This post is a repost of a blog entry from 30th August 2015 on Kerbal Space Program forum (soon to be defunct).
The encasing is a 6 mm plywood box with ~15 mm wood lists that I screw
the modules to. It was a bit tight to frame the keyboard with plywood so
i had to use 4 mm acrylic glass there instead. In the back I mounted a
USB hub and a PS2 to USB converter for the keyboard. The "main" computer
is a small Arduino Pro Micro located to the right of the blue USB cable
that connects it to the USB hub.
The backplane bus is the heard of the whole console. It distributes 5
volt power and the I2C communication bus to all modules mounted in the
encasing. I've used two strips of veroboard with long copper strips to
build it and it consist only of a bunch of connector pins and two 4.7
kohm pull up resistors for the bus. I also added a totally meaningless
red miniature LED that indicates when the power strips are correctly
connected and powered.
A closer look at the "mainframe" and the networking fabric.
It also shows the connection to the bus extension to the left.
There is plenty of room for the long keyboard cable under the keyboard.
The keyboard isn't attached in any way into the box other than by a very
snug fit. I actually have to remove parts of the panels to get at good
grip to yank it out agan once it's in place.
The enclosure takes 9 modules (size 100x150 mm). All modules can (or
should be) placed anywhere. There is an exception as the display module
is the only module that follows the original design spec to the limit.

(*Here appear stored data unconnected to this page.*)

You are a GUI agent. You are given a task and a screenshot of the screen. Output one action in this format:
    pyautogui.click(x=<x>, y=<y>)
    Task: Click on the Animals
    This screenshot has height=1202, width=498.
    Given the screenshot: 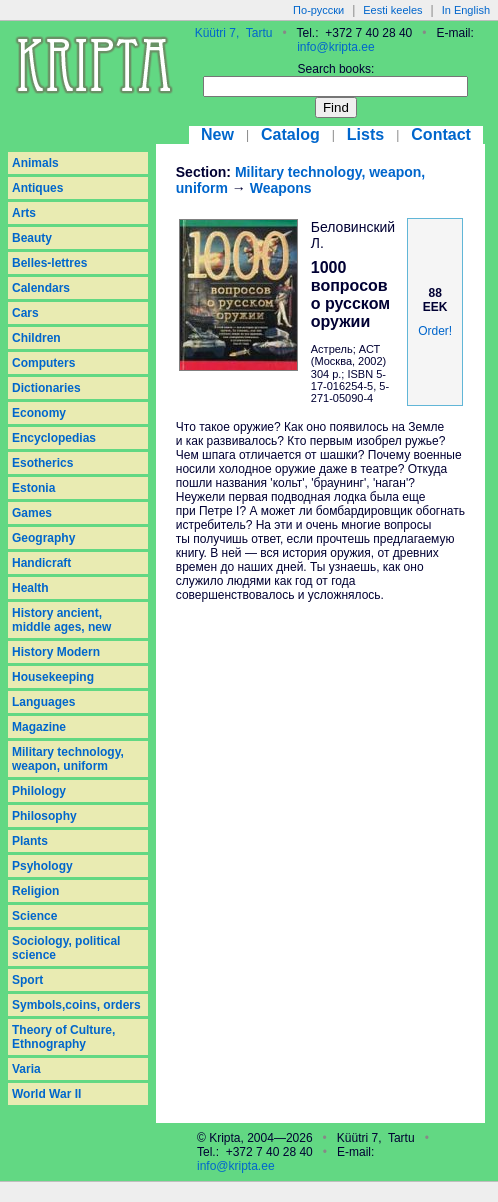 What is the action you would take?
    pyautogui.click(x=35, y=163)
    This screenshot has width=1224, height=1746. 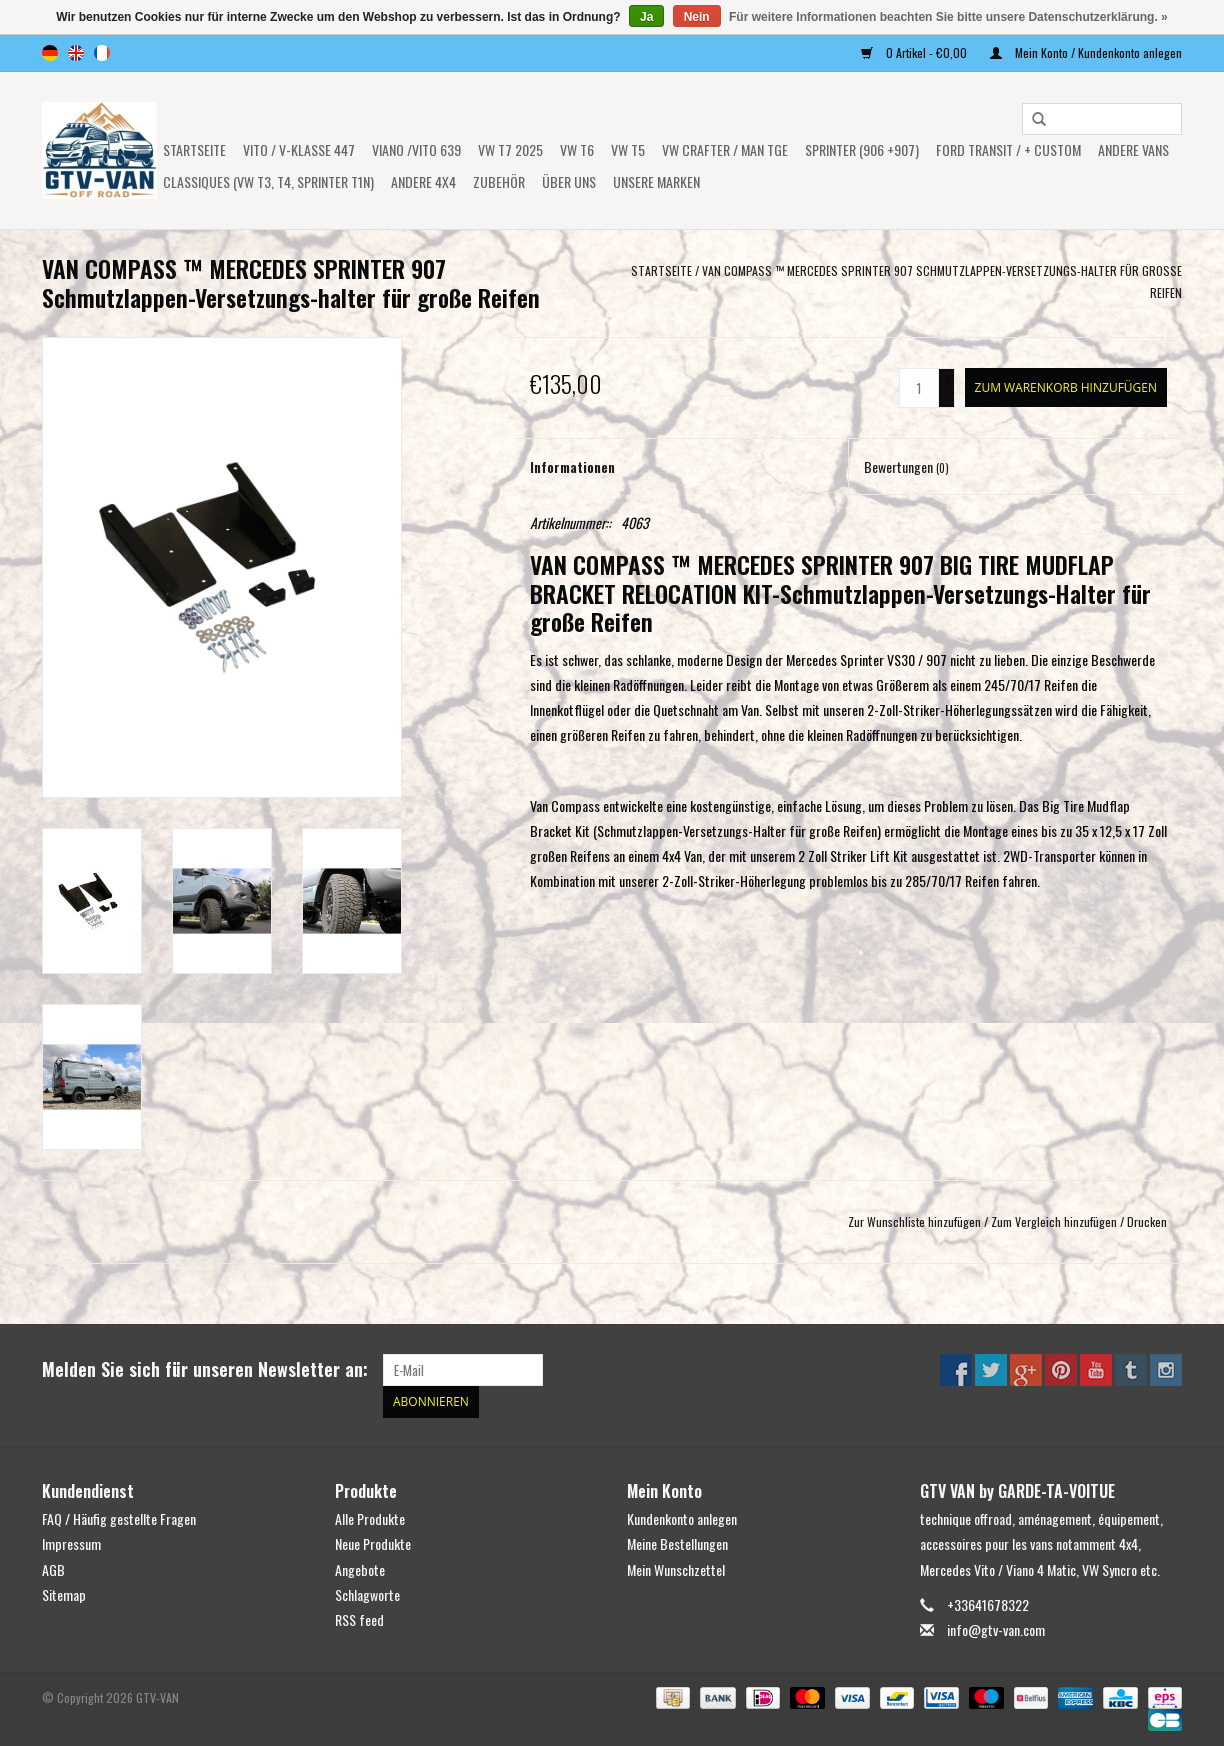 What do you see at coordinates (906, 466) in the screenshot?
I see `Bewertungen` at bounding box center [906, 466].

My specs was that there would be at least 10 mm clearance from all edges
of the module front. The wooden lists I use was 15 mm and it worked
well for all other modules as they had a little extra margin, but the
display module did not. That is the reason I had to remove some of the
wood where the display module is to be mounted.
Finally a little peek into the box when all modules are connected. I shot this just before popping the last one in place.